When you say there’s no ground rod or water bond be careful. Just because you can’t find them doesn’t mean they aren’t there. It’s much better to say they weren’t found as opposed to they are missing.

It’s metal conduit. Just painted. As far a water bond yes agree, My report narrative says I didn’t locate it… However, I look for it at the panel as well, and didn’t see any copper bonding wire coming into the panel.

If no wire in the panel it’s likely the metal conduit is the path. That was pretty common in the 60s. That being said, this sure looks like a plastic fitting. I’m not doubting you since you were there and I’m looking at a grainy blown up picture but is it possible the conduit is metal but this fitting is plastic?

The collar at the top looks plastic but it’s hard to say.

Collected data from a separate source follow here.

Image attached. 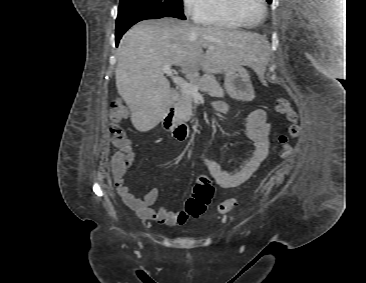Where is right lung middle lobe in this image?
<instances>
[{
  "instance_id": "1",
  "label": "right lung middle lobe",
  "mask_w": 366,
  "mask_h": 283,
  "mask_svg": "<svg viewBox=\"0 0 366 283\" xmlns=\"http://www.w3.org/2000/svg\"><path fill=\"white\" fill-rule=\"evenodd\" d=\"M139 14H156L185 20L182 0H121L117 19Z\"/></svg>"
}]
</instances>
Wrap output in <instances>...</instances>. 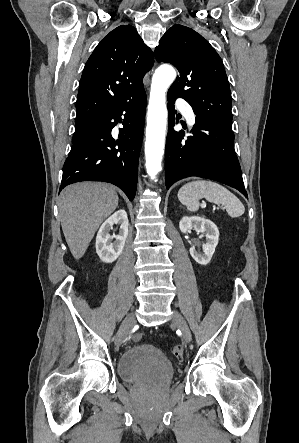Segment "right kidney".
<instances>
[{
  "mask_svg": "<svg viewBox=\"0 0 299 443\" xmlns=\"http://www.w3.org/2000/svg\"><path fill=\"white\" fill-rule=\"evenodd\" d=\"M114 224L120 225L118 235H110ZM128 217L125 210H118L110 216L100 227L96 237V253L103 262L115 261L125 245L128 236ZM115 239V241H113Z\"/></svg>",
  "mask_w": 299,
  "mask_h": 443,
  "instance_id": "ca27d5eb",
  "label": "right kidney"
}]
</instances>
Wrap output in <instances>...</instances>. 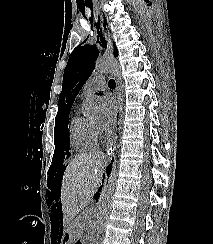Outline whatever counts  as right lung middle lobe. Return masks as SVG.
<instances>
[{
    "label": "right lung middle lobe",
    "instance_id": "obj_1",
    "mask_svg": "<svg viewBox=\"0 0 213 244\" xmlns=\"http://www.w3.org/2000/svg\"><path fill=\"white\" fill-rule=\"evenodd\" d=\"M69 116H67L68 119ZM68 121V120H67ZM63 130L56 128L55 129V138H54V144H55V151H54V155H53V159H52V165L50 166L49 169V178H53L56 177L59 173V171H61L64 168V160L65 158H68L70 156V143H69V137H68V132L66 133V138H67V143L65 144L63 142Z\"/></svg>",
    "mask_w": 213,
    "mask_h": 244
}]
</instances>
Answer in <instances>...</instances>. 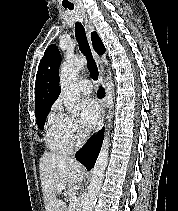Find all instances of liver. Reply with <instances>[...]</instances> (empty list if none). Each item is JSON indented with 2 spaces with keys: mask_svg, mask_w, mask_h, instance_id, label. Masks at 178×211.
<instances>
[{
  "mask_svg": "<svg viewBox=\"0 0 178 211\" xmlns=\"http://www.w3.org/2000/svg\"><path fill=\"white\" fill-rule=\"evenodd\" d=\"M40 180L46 211H67L65 198L58 199L57 185L64 184V197H71L80 189L84 179L82 165L66 156L53 152L44 153L39 162Z\"/></svg>",
  "mask_w": 178,
  "mask_h": 211,
  "instance_id": "1",
  "label": "liver"
}]
</instances>
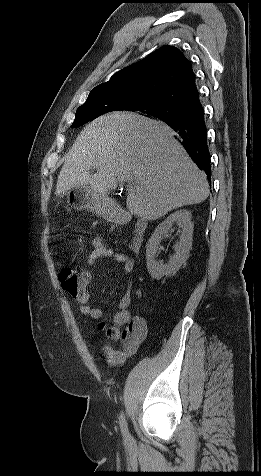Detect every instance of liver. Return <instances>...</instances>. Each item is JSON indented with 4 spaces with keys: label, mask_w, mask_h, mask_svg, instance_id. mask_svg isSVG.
Returning a JSON list of instances; mask_svg holds the SVG:
<instances>
[{
    "label": "liver",
    "mask_w": 261,
    "mask_h": 476,
    "mask_svg": "<svg viewBox=\"0 0 261 476\" xmlns=\"http://www.w3.org/2000/svg\"><path fill=\"white\" fill-rule=\"evenodd\" d=\"M166 124L115 112L102 115L80 132L64 157L56 194L79 186L107 195L121 177L128 178L126 205L145 220L199 204L209 195L206 174L199 170ZM92 168L97 173L90 174Z\"/></svg>",
    "instance_id": "obj_1"
}]
</instances>
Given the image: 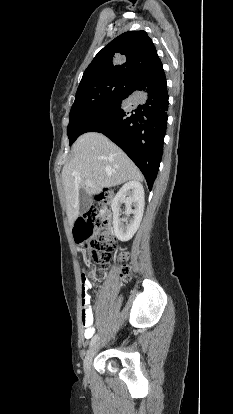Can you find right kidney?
Wrapping results in <instances>:
<instances>
[{"instance_id":"ca27d5eb","label":"right kidney","mask_w":233,"mask_h":414,"mask_svg":"<svg viewBox=\"0 0 233 414\" xmlns=\"http://www.w3.org/2000/svg\"><path fill=\"white\" fill-rule=\"evenodd\" d=\"M126 205V215L133 214L131 219L120 218L121 204ZM134 206V209H132ZM145 206L144 189L140 182L129 181L125 183L112 201L113 228L120 241H128L136 233L143 217Z\"/></svg>"}]
</instances>
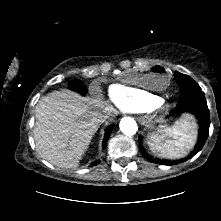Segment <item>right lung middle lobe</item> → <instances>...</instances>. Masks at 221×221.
Returning <instances> with one entry per match:
<instances>
[{
  "label": "right lung middle lobe",
  "mask_w": 221,
  "mask_h": 221,
  "mask_svg": "<svg viewBox=\"0 0 221 221\" xmlns=\"http://www.w3.org/2000/svg\"><path fill=\"white\" fill-rule=\"evenodd\" d=\"M72 87H73L74 90H77L80 93H84L86 91L85 86L79 81L73 82Z\"/></svg>",
  "instance_id": "right-lung-middle-lobe-1"
}]
</instances>
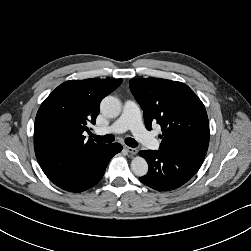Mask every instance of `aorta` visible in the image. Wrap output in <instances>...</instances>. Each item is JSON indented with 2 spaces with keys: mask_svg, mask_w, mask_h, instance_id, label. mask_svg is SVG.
<instances>
[{
  "mask_svg": "<svg viewBox=\"0 0 251 251\" xmlns=\"http://www.w3.org/2000/svg\"><path fill=\"white\" fill-rule=\"evenodd\" d=\"M100 111L109 118H115L121 112V102L114 96H107L101 101ZM131 169L136 176H144L148 172V164L143 157L136 156L131 162Z\"/></svg>",
  "mask_w": 251,
  "mask_h": 251,
  "instance_id": "1",
  "label": "aorta"
}]
</instances>
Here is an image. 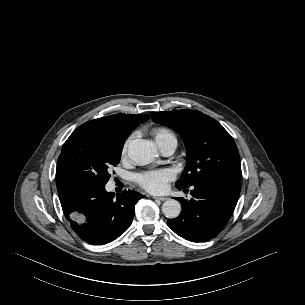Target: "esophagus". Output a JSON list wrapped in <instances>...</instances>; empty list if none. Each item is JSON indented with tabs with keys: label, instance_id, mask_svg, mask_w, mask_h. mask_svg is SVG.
Returning <instances> with one entry per match:
<instances>
[{
	"label": "esophagus",
	"instance_id": "obj_1",
	"mask_svg": "<svg viewBox=\"0 0 305 305\" xmlns=\"http://www.w3.org/2000/svg\"><path fill=\"white\" fill-rule=\"evenodd\" d=\"M155 200H159V201H166L168 198L167 197H161V196H155L153 197Z\"/></svg>",
	"mask_w": 305,
	"mask_h": 305
}]
</instances>
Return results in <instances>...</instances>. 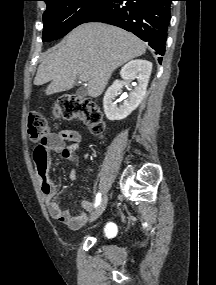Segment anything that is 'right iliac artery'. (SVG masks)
<instances>
[{"label":"right iliac artery","instance_id":"right-iliac-artery-1","mask_svg":"<svg viewBox=\"0 0 216 285\" xmlns=\"http://www.w3.org/2000/svg\"><path fill=\"white\" fill-rule=\"evenodd\" d=\"M101 201V193H97L94 206L97 207Z\"/></svg>","mask_w":216,"mask_h":285}]
</instances>
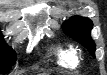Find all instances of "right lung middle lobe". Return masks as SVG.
<instances>
[{
    "instance_id": "right-lung-middle-lobe-1",
    "label": "right lung middle lobe",
    "mask_w": 107,
    "mask_h": 75,
    "mask_svg": "<svg viewBox=\"0 0 107 75\" xmlns=\"http://www.w3.org/2000/svg\"><path fill=\"white\" fill-rule=\"evenodd\" d=\"M16 62L15 51L5 46L2 37H0V73L7 72Z\"/></svg>"
}]
</instances>
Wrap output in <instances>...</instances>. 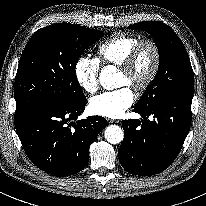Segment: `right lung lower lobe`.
I'll list each match as a JSON object with an SVG mask.
<instances>
[{"label": "right lung lower lobe", "mask_w": 206, "mask_h": 206, "mask_svg": "<svg viewBox=\"0 0 206 206\" xmlns=\"http://www.w3.org/2000/svg\"><path fill=\"white\" fill-rule=\"evenodd\" d=\"M86 103L85 98L74 104H45L15 116L24 151L38 168L63 177L86 167L91 143L108 125L101 116L71 122L84 112Z\"/></svg>", "instance_id": "98d812e1"}]
</instances>
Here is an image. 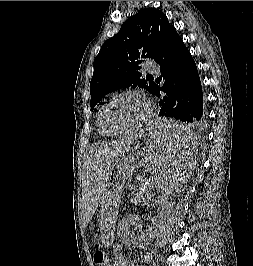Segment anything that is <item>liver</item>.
Instances as JSON below:
<instances>
[{
	"label": "liver",
	"mask_w": 253,
	"mask_h": 266,
	"mask_svg": "<svg viewBox=\"0 0 253 266\" xmlns=\"http://www.w3.org/2000/svg\"><path fill=\"white\" fill-rule=\"evenodd\" d=\"M135 138L129 136L122 140H116L100 146L91 148L86 158L84 167V201L87 203L88 222L94 215L95 210L105 191V179L107 171L111 167L113 160L123 153L126 147Z\"/></svg>",
	"instance_id": "liver-1"
}]
</instances>
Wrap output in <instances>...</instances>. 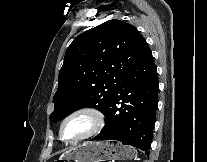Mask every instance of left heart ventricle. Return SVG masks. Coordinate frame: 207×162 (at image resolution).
Listing matches in <instances>:
<instances>
[{
    "instance_id": "obj_1",
    "label": "left heart ventricle",
    "mask_w": 207,
    "mask_h": 162,
    "mask_svg": "<svg viewBox=\"0 0 207 162\" xmlns=\"http://www.w3.org/2000/svg\"><path fill=\"white\" fill-rule=\"evenodd\" d=\"M92 127V119L88 115H80L70 120L64 127V138L75 139L85 134Z\"/></svg>"
}]
</instances>
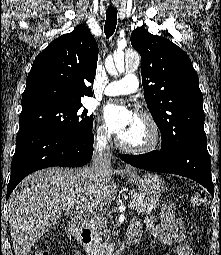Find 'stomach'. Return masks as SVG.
Returning a JSON list of instances; mask_svg holds the SVG:
<instances>
[{
    "instance_id": "0dacf381",
    "label": "stomach",
    "mask_w": 221,
    "mask_h": 255,
    "mask_svg": "<svg viewBox=\"0 0 221 255\" xmlns=\"http://www.w3.org/2000/svg\"><path fill=\"white\" fill-rule=\"evenodd\" d=\"M129 181L137 186L140 193L151 199L159 197L166 190L164 180L156 174H144L141 176L131 174Z\"/></svg>"
}]
</instances>
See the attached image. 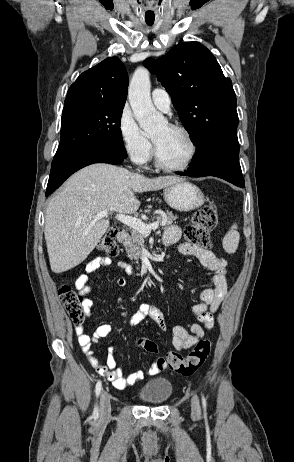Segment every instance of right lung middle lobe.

Yes because you can see the metal mast extending through the roof. Maybe the elbow that penetrates the foundation is plastic. I believe the cover on the lower elbow is plastic. Is that copper to bond the metal mast?

Ah, that’s an interesting thought… the copper is to jump around the plastic fitting to maintain the continuity?

The conduit body at the bottom is metal. All metal parts including the metal mast when upstream of the service disconnect are bonded to the neutral so that external copper conductor should not be used for that purpose. Were you able to located the ends of the conductor?

Also the red tap conductors that feed the subpanel are required to terminate in a single OCPD.

The end of the conductor down stem enters the panel in the Raceway. However, I don’t know where it goes from there. This was an afterthought. I don’t know where it began. Possibly at the mast head connected to the neutral. Unfortunately, I can’t be sure. I’m zooming on pics and going from memory.
In regards to the sub, I saw that is tapped in after main disconnect, which I see periodically. Do you know why those connection points are there?

Regards,
Hess Home Inspection

Couldn’t someone argue they do terminate at a single ocpd? The 200 amp ocpd?

Regards,
Hess Home Inspection

No, the 200 amp OCPD is ahead of the #6 tap conductors which only have an ampacity of 65 amps. Also a panelboard requires a single main OCPD or in the case of a feeder (not this installation) the OCPD can be at the origin of the feeder.

If those red conductors originated at a 60 amp circuit breaker then it would be code compliant. Now the tap conductors and the less than 200 amp bus in the sub- panel is not protected from exceeding their ampacity by the 200 amp CB.